> Work instructions:
Return, exactly and in full, the lines of the records below starting at the one with "Değerlerimiz" and ending at the one with "nicotou, ale právě bytím. (Tuto korekci", and no other lines.

> Dataset extract:
════════════════════

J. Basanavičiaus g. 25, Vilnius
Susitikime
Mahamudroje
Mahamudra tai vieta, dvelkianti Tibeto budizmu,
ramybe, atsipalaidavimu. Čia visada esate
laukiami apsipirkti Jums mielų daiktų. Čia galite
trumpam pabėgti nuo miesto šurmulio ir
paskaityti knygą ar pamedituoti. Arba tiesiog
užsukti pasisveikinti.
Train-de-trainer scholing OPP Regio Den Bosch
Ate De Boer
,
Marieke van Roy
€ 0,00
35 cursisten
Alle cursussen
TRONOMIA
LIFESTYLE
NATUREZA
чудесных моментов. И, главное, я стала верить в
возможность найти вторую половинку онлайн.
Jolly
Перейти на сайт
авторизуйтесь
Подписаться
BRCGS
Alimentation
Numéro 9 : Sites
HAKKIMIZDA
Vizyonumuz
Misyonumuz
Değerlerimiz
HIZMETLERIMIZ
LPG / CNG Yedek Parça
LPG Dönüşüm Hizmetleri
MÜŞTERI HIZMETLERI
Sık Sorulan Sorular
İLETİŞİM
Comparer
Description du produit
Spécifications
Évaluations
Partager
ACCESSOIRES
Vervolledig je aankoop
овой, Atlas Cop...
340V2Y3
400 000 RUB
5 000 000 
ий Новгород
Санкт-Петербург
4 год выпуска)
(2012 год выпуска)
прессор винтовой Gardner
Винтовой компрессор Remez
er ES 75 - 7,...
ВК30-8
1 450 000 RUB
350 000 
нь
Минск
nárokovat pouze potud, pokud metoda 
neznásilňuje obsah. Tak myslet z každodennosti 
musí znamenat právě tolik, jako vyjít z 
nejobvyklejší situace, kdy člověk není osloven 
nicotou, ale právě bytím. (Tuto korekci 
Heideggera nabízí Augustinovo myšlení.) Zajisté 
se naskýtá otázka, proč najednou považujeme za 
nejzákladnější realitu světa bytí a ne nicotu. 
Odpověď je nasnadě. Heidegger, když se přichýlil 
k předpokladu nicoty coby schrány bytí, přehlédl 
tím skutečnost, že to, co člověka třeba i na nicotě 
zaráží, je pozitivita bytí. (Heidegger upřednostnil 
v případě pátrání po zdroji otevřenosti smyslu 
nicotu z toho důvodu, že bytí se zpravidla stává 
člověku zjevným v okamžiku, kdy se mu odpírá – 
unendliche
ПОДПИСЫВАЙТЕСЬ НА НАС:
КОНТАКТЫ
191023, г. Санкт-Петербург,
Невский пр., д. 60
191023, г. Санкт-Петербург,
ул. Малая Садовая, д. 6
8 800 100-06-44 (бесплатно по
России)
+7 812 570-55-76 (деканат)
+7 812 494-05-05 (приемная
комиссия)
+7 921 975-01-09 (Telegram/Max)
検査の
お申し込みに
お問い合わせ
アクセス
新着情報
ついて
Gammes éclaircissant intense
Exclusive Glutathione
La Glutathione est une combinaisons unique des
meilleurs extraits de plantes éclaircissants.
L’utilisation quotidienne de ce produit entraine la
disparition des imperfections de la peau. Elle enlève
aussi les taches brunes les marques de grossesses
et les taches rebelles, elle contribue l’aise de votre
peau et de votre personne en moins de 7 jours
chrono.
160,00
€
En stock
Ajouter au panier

════════════════════

> Solution below:
Değerlerimiz
HIZMETLERIMIZ
LPG / CNG Yedek Parça
LPG Dönüşüm Hizmetleri
MÜŞTERI HIZMETLERI
Sık Sorulan Sorular
İLETİŞİM
Comparer
Description du produit
Spécifications
Évaluations
Partager
ACCESSOIRES
Vervolledig je aankoop
овой, Atlas Cop...
340V2Y3
400 000 RUB
5 000 000 
ий Новгород
Санкт-Петербург
4 год выпуска)
(2012 год выпуска)
прессор винтовой Gardner
Винтовой компрессор Remez
er ES 75 - 7,...
ВК30-8
1 450 000 RUB
350 000 
нь
Минск
nárokovat pouze potud, pokud metoda 
neznásilňuje obsah. Tak myslet z každodennosti 
musí znamenat právě tolik, jako vyjít z 
nejobvyklejší situace, kdy člověk není osloven 
nicotou, ale právě bytím. (Tuto korekci 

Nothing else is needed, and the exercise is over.